Innocent Is Bliss

     The Innocents is a tale of a young governess named Miss Giddens (played by Deborah Kerr) who is called upon by an Uncle (Michael Redgrave) to take care of two young orphaned children, Flora and Miles, at Bly House. In this 1961 movie, directed by Jack Clayton and based on Henry James's 1898 The Turn of the Screw, Miss Giddens struggles with obsession and children who are possessed by evil. When the governess tries to rid the children (Martin Stephens and Pamela Franklin) of these evil creatures, tragedy strikes; and the governess is blamed.

     This was one of my favorite movies this semester.
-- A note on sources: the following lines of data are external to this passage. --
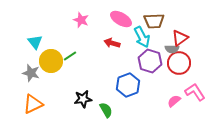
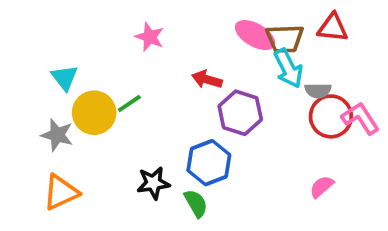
pink ellipse: (121, 19) -> (255, 35), moved
cyan arrow: (142, 37) -> (288, 68), moved
red triangle: (180, 38) -> (333, 28), moved, turned 42
purple hexagon: (150, 61) -> (240, 113), moved
blue hexagon: (128, 85) -> (209, 163), moved
pink L-shape: (195, 92) -> (360, 118), moved

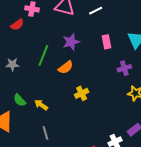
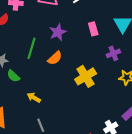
yellow cross: (82, 93) -> (86, 76), moved, size x1.5
green semicircle: (20, 100) -> (13, 76), moved

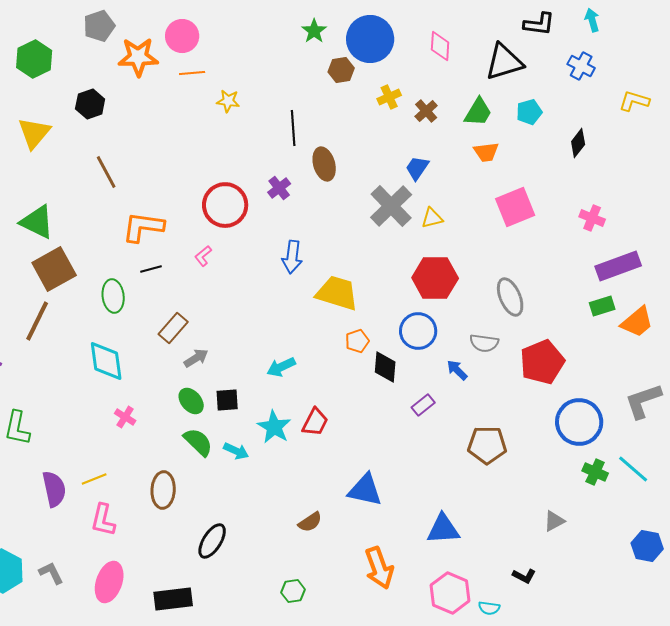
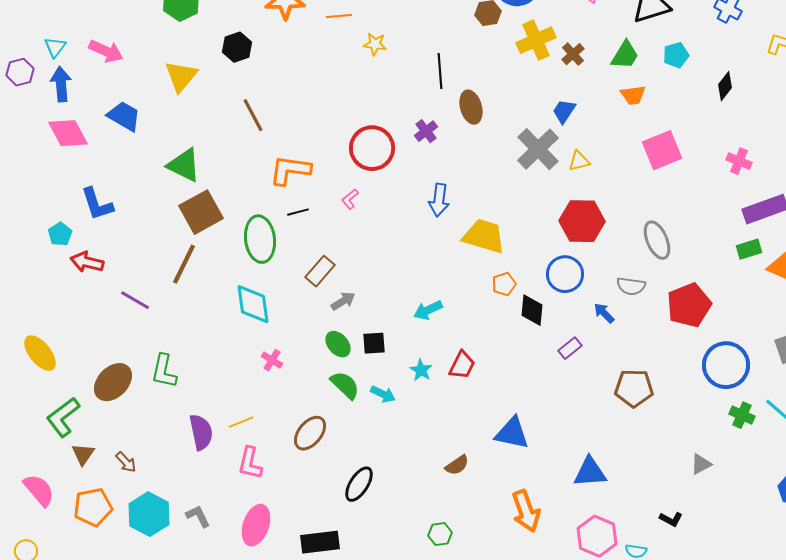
yellow cross: (389, 97) -> (536, 40), size x1.6
green ellipse: (113, 296) -> (260, 239), size x1.4
cyan star: (274, 427) -> (421, 370), size x0.7
brown ellipse: (163, 490) -> (310, 433), turned 36

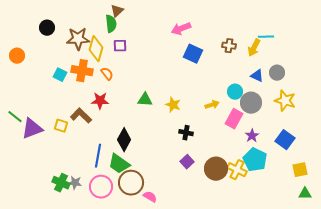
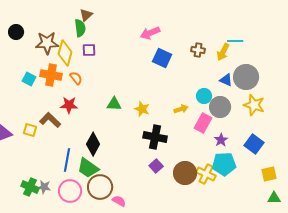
gray circle: (277, 73) -> (246, 77), size x1.6
black cross: (186, 133) -> (155, 137), size x1.6
cyan pentagon: (255, 160) -> (224, 164), turned -30

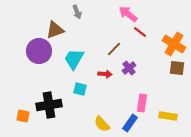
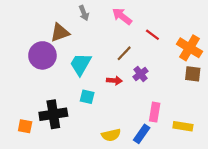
pink arrow: (128, 14) -> (122, 16), moved
yellow semicircle: (102, 124) -> (111, 135), turned -60

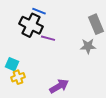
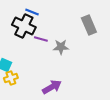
gray star: (88, 46) -> (61, 47), moved

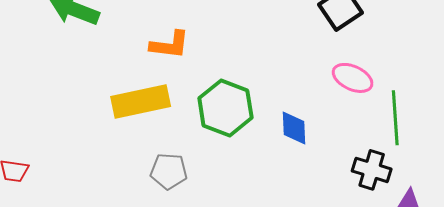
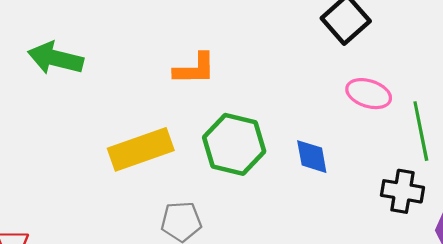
orange L-shape: (170, 45) -> (195, 69), moved

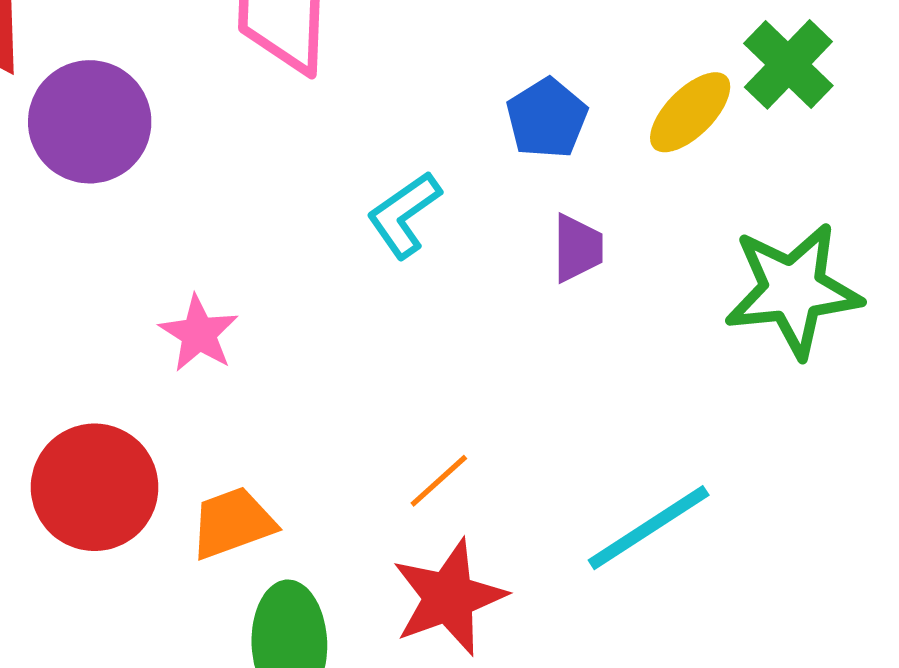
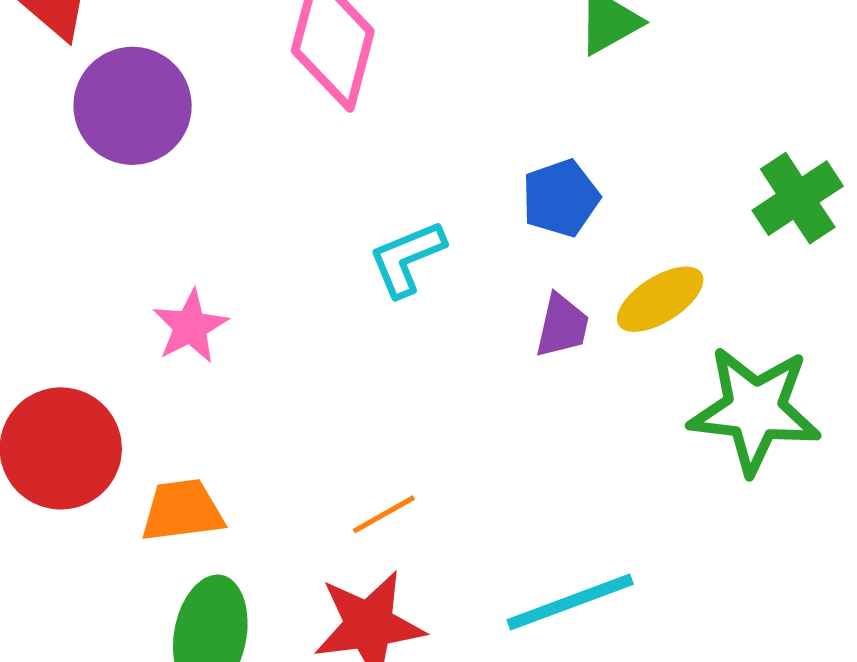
yellow ellipse: (690, 112) -> (660, 299), moved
In the 1960s, film had not been perfected, in my opinion, and The Innocents took a giant step towards that label. I have seen many movies in my life, but none with such camera work as The Innocents. The close-ups, fades, and angles were absolutely spectacular. The camera work in this movie made it twice as haunting as it should have been, and the sound effects/music also added to this classic horror movie.

     One of the biggest questions in this movie is whether or not Miss Giddens really saw the ghosts. Was it her imagination, or were they really there, haunting them every single day? In my opinion, the ghosts in this film were very believable. In many films one sees nowadays, ghosts are portrayed in such a different way, almost as monsters. That is not what ghosts are all about. The Innocents portrays the ghosts in a real, believable manner. They are persons, not monsters, who have come back from the dead to haunt the residents, and mainly the governess. Once she originally saw Peter Quint (Peter Wyngarde), he came back more often, and towards the middle of the movie I found myself looking for his ghost or that of Miss Jessel (Clytie Jessop) in every scene.

     The Innocents, with its incredible camera work and sensitive treatment of the lost spirits, was truly a ghost story, and Henry James could be proud of his novel portrayed as a movie.